In the last day of August, her first words echoed in the still room. I listened with undivided attention. I chuckled from time to time. I laughed to some remarks, but then will always drop my convex lips with a frown. I stared with a puzzling gaze.

In the last day of August, her words of retrospection continued, spread even wider than the physical dimension... permeated even my own physical dimension. Like jelly, shaking to the point it'll pour out its juices, poppy or wildly, in bitter-sweetness.

That's what truth is also like; it will find its way to the light, will not be bound forever. What is hiding in the darkness will not last long on holding its lingering power.

And, on the last day of August, a part of the truth is what she had told me. And I was a jelly. Though, the feeling of such doesn't belong to me. Emotions exhausting throughout her mouth-pipe with different shades of red in her face and bloody-shot eyes, those emotional data were sent to me, that it also became like mine.

In the last day of August, she regarded me along with her when everything was beginning to be dire.
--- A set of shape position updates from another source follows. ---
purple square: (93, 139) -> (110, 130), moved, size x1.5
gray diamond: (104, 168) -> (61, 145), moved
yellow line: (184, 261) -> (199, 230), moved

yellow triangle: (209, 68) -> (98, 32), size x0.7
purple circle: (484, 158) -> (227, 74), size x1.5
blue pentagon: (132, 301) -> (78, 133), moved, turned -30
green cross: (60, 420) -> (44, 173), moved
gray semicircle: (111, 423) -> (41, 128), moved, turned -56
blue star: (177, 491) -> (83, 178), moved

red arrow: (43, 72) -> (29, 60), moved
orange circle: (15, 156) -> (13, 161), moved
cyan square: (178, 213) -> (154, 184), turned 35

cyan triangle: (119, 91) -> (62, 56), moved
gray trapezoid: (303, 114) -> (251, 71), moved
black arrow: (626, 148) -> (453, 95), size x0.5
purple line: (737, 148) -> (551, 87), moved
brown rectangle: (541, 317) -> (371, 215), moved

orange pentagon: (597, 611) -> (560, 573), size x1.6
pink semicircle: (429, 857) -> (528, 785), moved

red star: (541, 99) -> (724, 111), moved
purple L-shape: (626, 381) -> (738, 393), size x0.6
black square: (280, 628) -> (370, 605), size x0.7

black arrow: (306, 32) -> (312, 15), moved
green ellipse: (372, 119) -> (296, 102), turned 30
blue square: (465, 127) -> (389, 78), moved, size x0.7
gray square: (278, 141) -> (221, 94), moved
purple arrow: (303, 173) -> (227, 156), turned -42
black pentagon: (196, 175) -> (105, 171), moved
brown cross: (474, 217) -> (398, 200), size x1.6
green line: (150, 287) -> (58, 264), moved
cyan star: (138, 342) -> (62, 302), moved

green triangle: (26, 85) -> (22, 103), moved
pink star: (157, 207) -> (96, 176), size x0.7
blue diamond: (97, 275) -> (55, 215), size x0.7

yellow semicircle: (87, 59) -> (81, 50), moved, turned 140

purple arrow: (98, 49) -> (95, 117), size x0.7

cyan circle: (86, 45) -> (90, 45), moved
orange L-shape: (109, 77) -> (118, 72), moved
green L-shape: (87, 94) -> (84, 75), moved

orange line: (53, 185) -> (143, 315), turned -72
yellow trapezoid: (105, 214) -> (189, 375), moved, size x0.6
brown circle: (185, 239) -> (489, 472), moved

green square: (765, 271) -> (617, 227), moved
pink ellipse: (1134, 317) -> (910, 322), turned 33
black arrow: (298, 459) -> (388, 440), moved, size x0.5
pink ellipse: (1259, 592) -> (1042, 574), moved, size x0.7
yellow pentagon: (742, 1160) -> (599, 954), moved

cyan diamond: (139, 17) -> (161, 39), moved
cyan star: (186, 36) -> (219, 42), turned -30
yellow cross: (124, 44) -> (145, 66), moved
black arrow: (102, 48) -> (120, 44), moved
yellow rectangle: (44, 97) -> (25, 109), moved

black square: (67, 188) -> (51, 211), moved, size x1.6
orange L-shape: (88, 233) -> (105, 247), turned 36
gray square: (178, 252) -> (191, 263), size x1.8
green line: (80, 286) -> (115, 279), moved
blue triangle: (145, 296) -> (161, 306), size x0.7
When we rolled out the dice, not meaning to cast unfortunate, has no choice but to depend on snake-eyes.

Despite the unfortunate and the discomfort passed onto my small shoulders, she relied on me solemnly that I've never felt so honored to oblige to it in all of my days... until in this last day of August.

In this last day of August, thought provoked me to levitate these down into a form of pen and papyrus.